Возможно, единственным выходом для него была непрекращающаяся война, война до победы, до последнего моря. Но и тогда Рим всё равно ждала смерть, в какой-то момент он, как выброшенный на берег кит, костяк которого не выдерживает веса плоти, рухнул бы под собственной тяжестью.
Крестоносцы, обосновавшиеся в Святой Земле спустя четыре с половиной столетия после того, как ромеи, наследники Великого Рима на Востоке, покинули её, отступив под напором последователей учения Мухаммеда, не являлись частью военной машины древнего Рима. Они чурались дисциплины древних легионов, их маленькие дружины, состоявшие из непослушных своевольных храбрецов, не знали продуманной стратегии великого Цезаря, Помпея и Траяна, они чуждались накопленной в веках мудрости других народов и, что самое главное, они были очень немногочисленны и потому не имели возможности осушить море мусульманского мира. Однако перед ними стояла та же проблема, что и перед римлянами, — воевать и рано или поздно погибнуть или... погибнуть не воюя, то есть либо умереть от старости, либо пасть в сражении, и каждый выбирал свой путь — путь Траяна или его наследника.
A.D. MCLXXXIV — MCLXXXVII
I
За весь 1184 год от Рождества Христова не случилось ни одного хоть сколько-нибудь из ряда вон выходящего события, если не считать того, что мелочно-мстительный и по-глупому задиристый граф Яффы и Аскалона в очередной раз доставил неприятность венценосному шурину.

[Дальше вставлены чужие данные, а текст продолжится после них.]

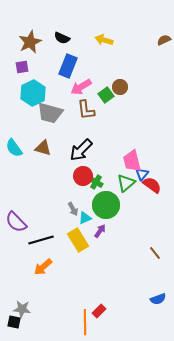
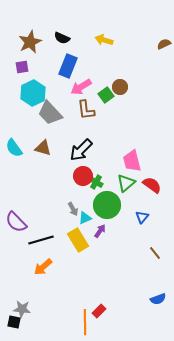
brown semicircle: moved 4 px down
gray trapezoid: rotated 32 degrees clockwise
blue triangle: moved 43 px down
green circle: moved 1 px right
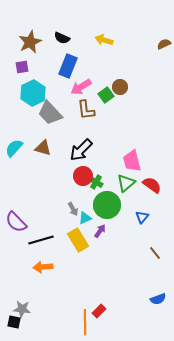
cyan semicircle: rotated 78 degrees clockwise
orange arrow: rotated 36 degrees clockwise
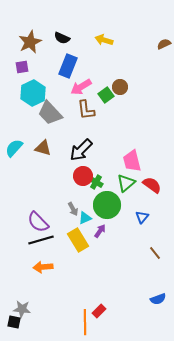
purple semicircle: moved 22 px right
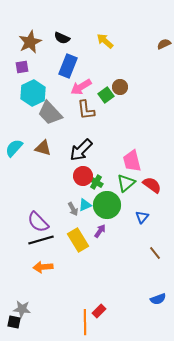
yellow arrow: moved 1 px right, 1 px down; rotated 24 degrees clockwise
cyan triangle: moved 13 px up
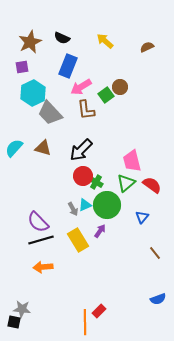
brown semicircle: moved 17 px left, 3 px down
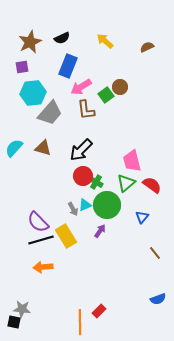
black semicircle: rotated 49 degrees counterclockwise
cyan hexagon: rotated 20 degrees clockwise
gray trapezoid: rotated 96 degrees counterclockwise
yellow rectangle: moved 12 px left, 4 px up
orange line: moved 5 px left
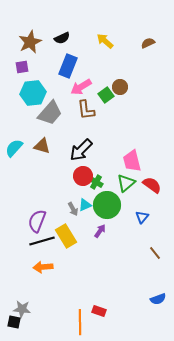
brown semicircle: moved 1 px right, 4 px up
brown triangle: moved 1 px left, 2 px up
purple semicircle: moved 1 px left, 1 px up; rotated 65 degrees clockwise
black line: moved 1 px right, 1 px down
red rectangle: rotated 64 degrees clockwise
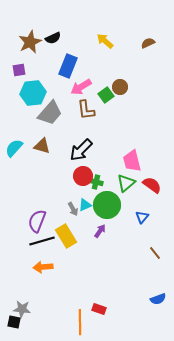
black semicircle: moved 9 px left
purple square: moved 3 px left, 3 px down
green cross: rotated 16 degrees counterclockwise
red rectangle: moved 2 px up
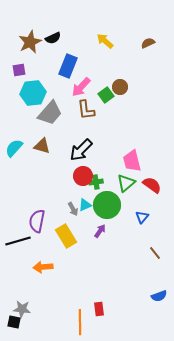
pink arrow: rotated 15 degrees counterclockwise
green cross: rotated 24 degrees counterclockwise
purple semicircle: rotated 10 degrees counterclockwise
black line: moved 24 px left
blue semicircle: moved 1 px right, 3 px up
red rectangle: rotated 64 degrees clockwise
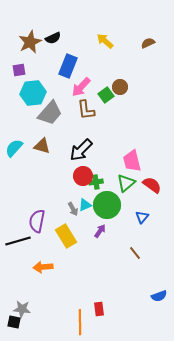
brown line: moved 20 px left
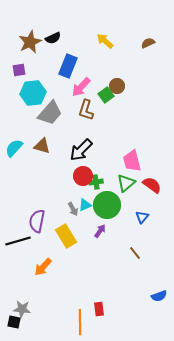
brown circle: moved 3 px left, 1 px up
brown L-shape: rotated 25 degrees clockwise
orange arrow: rotated 42 degrees counterclockwise
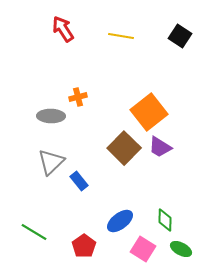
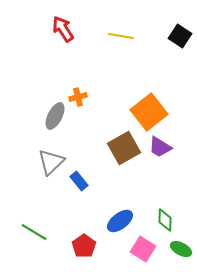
gray ellipse: moved 4 px right; rotated 64 degrees counterclockwise
brown square: rotated 16 degrees clockwise
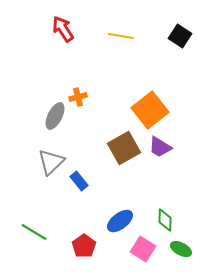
orange square: moved 1 px right, 2 px up
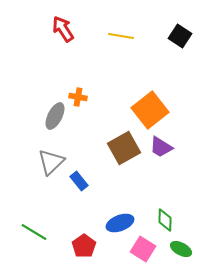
orange cross: rotated 24 degrees clockwise
purple trapezoid: moved 1 px right
blue ellipse: moved 2 px down; rotated 16 degrees clockwise
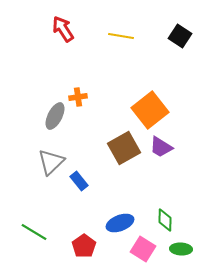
orange cross: rotated 18 degrees counterclockwise
green ellipse: rotated 25 degrees counterclockwise
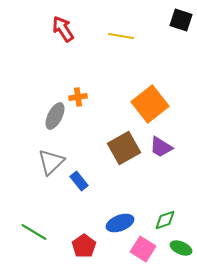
black square: moved 1 px right, 16 px up; rotated 15 degrees counterclockwise
orange square: moved 6 px up
green diamond: rotated 70 degrees clockwise
green ellipse: moved 1 px up; rotated 20 degrees clockwise
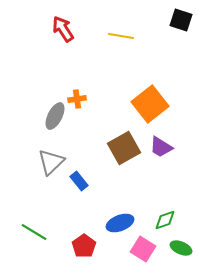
orange cross: moved 1 px left, 2 px down
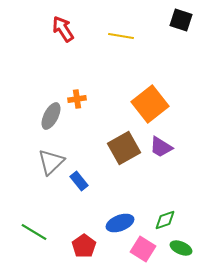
gray ellipse: moved 4 px left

Дело в том, что бедуины, издавна пасшие в окрестностях Аскалона свои стада, даже после того, как мечети города превратились в христианские церкви, получили милостивое позволение латинского короля делать это и впредь. Разумеется, за право пользоваться пастбищами кочевники платили некоторую дань, но не графам Аскалона, а правителям Иерусалима. В течение тридцати с лишним лет данное положение вещей не приводило ни к каким недоразумениям. Конечно, бедуины — на то они и кочевники — иной раз, не делая особых скидок и единоверцам, ловили отдельных ротозеев, рисковавших прогуливаться в одиночестве слишком далеко от города, и продавали их в рабство.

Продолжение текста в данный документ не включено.